Please, from the entries below, transcribe exactly the lines that begin at the line with "R5/RACKMOUNT-KIT)" and end at the line with "ΤΕΛΕΥΤΑΊΑ ΆΡΘΡΑ", without the pictures.
╭─ Input records
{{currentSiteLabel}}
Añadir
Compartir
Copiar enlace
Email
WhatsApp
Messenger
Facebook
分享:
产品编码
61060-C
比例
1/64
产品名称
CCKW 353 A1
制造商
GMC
╰─
╭─ Input records
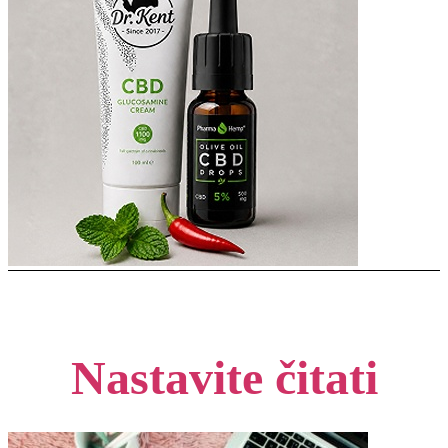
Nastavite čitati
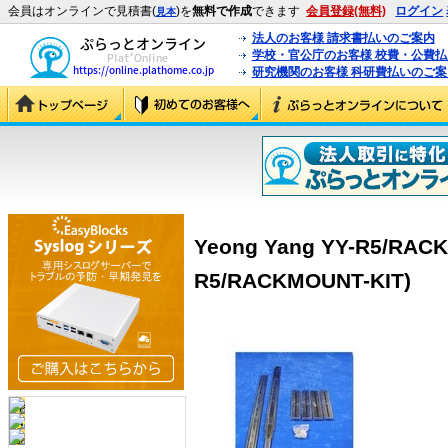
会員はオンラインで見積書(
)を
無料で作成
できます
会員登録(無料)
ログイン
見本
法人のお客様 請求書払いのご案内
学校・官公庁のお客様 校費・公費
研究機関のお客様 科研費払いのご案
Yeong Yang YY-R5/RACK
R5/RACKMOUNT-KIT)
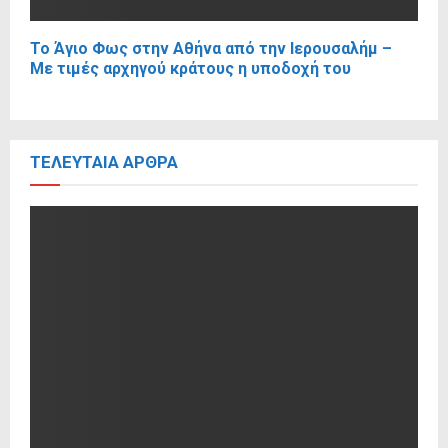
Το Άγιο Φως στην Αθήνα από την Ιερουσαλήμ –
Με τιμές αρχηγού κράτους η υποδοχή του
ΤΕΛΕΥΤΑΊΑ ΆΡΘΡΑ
╰─
╭─ Input records
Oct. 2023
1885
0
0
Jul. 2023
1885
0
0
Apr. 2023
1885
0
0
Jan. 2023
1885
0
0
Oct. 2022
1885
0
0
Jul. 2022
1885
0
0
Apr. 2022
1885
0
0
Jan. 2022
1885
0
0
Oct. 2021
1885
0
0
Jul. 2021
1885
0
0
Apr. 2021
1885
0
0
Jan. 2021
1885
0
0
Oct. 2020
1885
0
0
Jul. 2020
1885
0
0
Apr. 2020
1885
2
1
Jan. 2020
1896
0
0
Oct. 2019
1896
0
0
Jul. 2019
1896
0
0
╰─
Answer to the exercise:
R5/RACKMOUNT-KIT)
Το Άγιο Φως στην Αθήνα από την Ιερουσαλήμ –
Με τιμές αρχηγού κράτους η υποδοχή του
ΤΕΛΕΥΤΑΊΑ ΆΡΘΡΑ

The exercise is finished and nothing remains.